» **To do**: Take the line that contains "important ones." and each line after it to the end of the data below, and set them down exactly, omitting pictures.

» **Data supplied**:
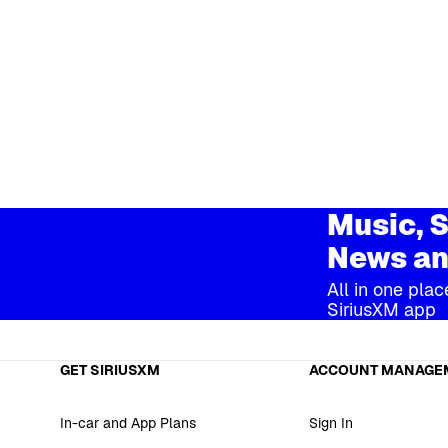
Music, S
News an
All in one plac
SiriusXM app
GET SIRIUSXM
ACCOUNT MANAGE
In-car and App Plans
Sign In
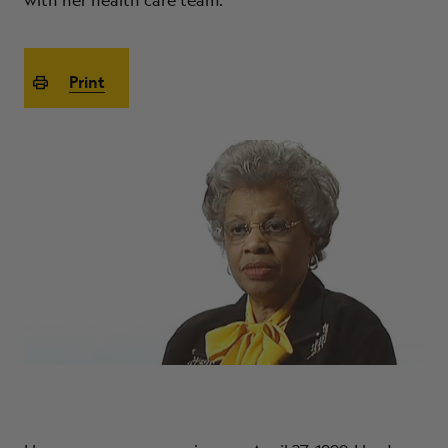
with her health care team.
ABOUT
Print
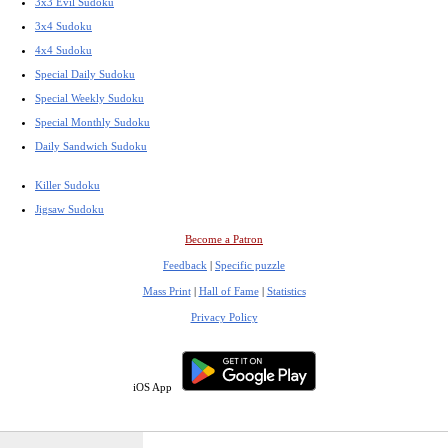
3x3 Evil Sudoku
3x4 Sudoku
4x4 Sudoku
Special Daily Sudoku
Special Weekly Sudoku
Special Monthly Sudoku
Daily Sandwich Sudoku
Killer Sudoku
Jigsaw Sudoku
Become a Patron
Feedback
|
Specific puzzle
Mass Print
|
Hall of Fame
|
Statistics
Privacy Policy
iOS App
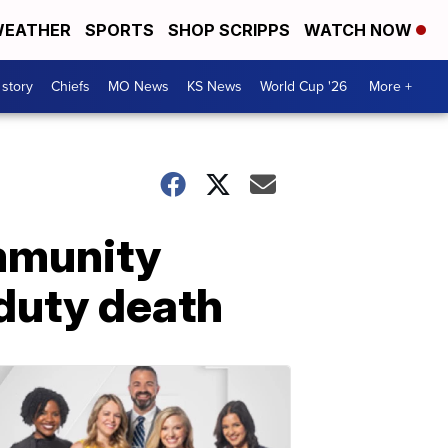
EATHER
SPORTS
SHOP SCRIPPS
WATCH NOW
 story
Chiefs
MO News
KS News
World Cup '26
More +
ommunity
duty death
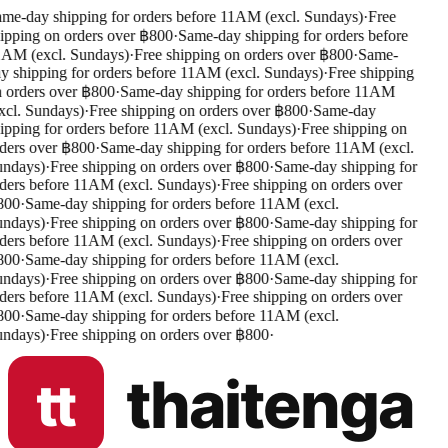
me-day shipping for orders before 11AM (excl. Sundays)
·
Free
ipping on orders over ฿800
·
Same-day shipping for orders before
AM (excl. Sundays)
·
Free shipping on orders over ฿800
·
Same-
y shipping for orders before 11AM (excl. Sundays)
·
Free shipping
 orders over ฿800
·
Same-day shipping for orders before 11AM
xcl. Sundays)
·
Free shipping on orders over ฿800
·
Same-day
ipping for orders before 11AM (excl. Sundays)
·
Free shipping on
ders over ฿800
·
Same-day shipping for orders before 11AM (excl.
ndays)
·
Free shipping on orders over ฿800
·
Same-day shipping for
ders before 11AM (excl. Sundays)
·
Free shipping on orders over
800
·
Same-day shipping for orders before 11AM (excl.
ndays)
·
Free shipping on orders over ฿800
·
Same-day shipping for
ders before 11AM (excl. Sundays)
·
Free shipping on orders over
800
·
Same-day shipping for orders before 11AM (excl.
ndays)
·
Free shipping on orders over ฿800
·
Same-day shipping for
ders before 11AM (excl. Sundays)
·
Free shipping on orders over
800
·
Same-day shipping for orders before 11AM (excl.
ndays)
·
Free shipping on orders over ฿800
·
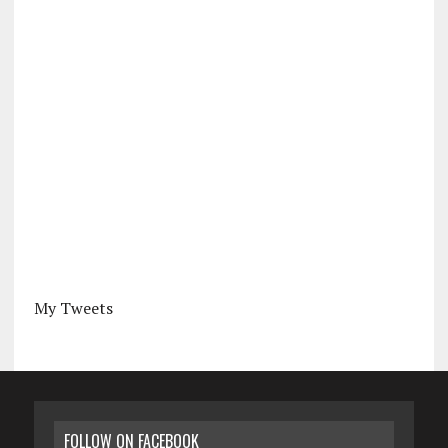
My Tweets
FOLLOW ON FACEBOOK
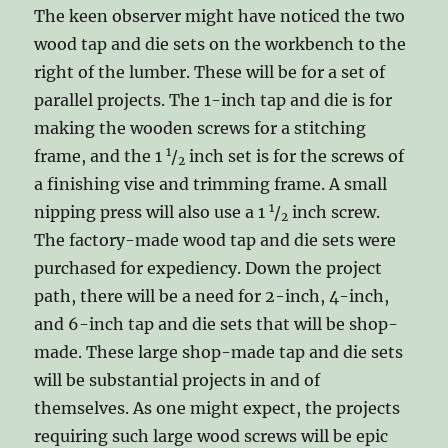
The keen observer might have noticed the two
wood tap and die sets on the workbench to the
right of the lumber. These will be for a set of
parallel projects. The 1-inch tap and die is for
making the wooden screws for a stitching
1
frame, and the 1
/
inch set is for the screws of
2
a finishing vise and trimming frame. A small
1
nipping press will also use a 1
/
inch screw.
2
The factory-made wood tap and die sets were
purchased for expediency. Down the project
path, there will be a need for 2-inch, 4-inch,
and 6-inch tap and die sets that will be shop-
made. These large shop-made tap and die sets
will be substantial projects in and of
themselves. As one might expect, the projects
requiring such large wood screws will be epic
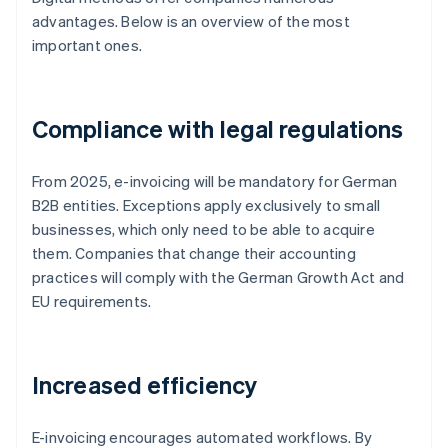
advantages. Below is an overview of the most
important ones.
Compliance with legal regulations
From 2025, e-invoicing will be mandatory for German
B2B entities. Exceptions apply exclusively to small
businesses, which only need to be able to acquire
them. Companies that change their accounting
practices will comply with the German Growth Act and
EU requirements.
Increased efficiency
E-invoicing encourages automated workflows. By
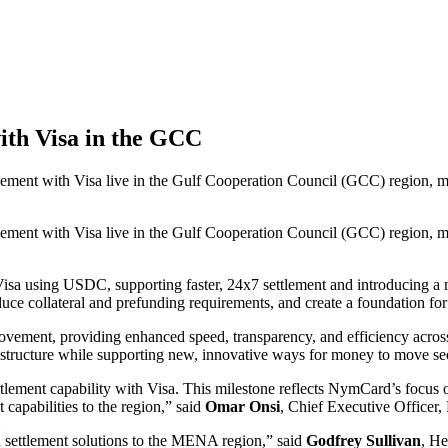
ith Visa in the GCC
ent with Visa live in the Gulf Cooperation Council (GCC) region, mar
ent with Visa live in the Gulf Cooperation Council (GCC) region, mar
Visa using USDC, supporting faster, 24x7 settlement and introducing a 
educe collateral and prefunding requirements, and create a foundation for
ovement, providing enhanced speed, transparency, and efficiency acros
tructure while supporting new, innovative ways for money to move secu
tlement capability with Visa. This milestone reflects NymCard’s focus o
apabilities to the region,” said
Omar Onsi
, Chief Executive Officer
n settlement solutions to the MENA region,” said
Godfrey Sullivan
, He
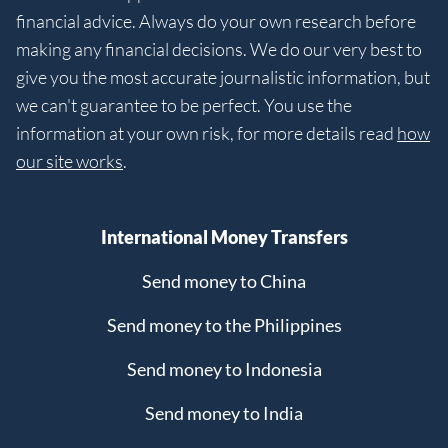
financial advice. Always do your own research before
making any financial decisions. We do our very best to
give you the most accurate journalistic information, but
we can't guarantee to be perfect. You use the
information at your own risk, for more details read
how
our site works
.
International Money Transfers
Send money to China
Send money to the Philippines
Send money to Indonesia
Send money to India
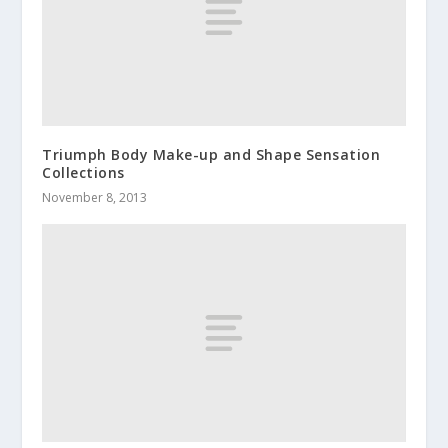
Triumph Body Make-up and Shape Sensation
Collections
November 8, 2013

» **Solution**:
important ones.
Compliance with legal regulations
From 2025, e-invoicing will be mandatory for German
B2B entities. Exceptions apply exclusively to small
businesses, which only need to be able to acquire
them. Companies that change their accounting
practices will comply with the German Growth Act and
EU requirements.
Increased efficiency
E-invoicing encourages automated workflows. By
ith Visa in the GCC
ent with Visa live in the Gulf Cooperation Council (GCC) region, mar
ent with Visa live in the Gulf Cooperation Council (GCC) region, mar
Visa using USDC, supporting faster, 24x7 settlement and introducing a 
educe collateral and prefunding requirements, and create a foundation for
ovement, providing enhanced speed, transparency, and efficiency acros
tructure while supporting new, innovative ways for money to move secu
tlement capability with Visa. This milestone reflects NymCard’s focus o
apabilities to the region,” said
Omar Onsi
, Chief Executive Officer
n settlement solutions to the MENA region,” said
Godfrey Sullivan
, He
financial advice. Always do your own research before
making any financial decisions. We do our very best to
give you the most accurate journalistic information, but
we can't guarantee to be perfect. You use the
information at your own risk, for more details read
how
our site works
.
International Money Transfers
Send money to China
Send money to the Philippines
Send money to Indonesia
Send money to India
Triumph Body Make-up and Shape Sensation
Collections
November 8, 2013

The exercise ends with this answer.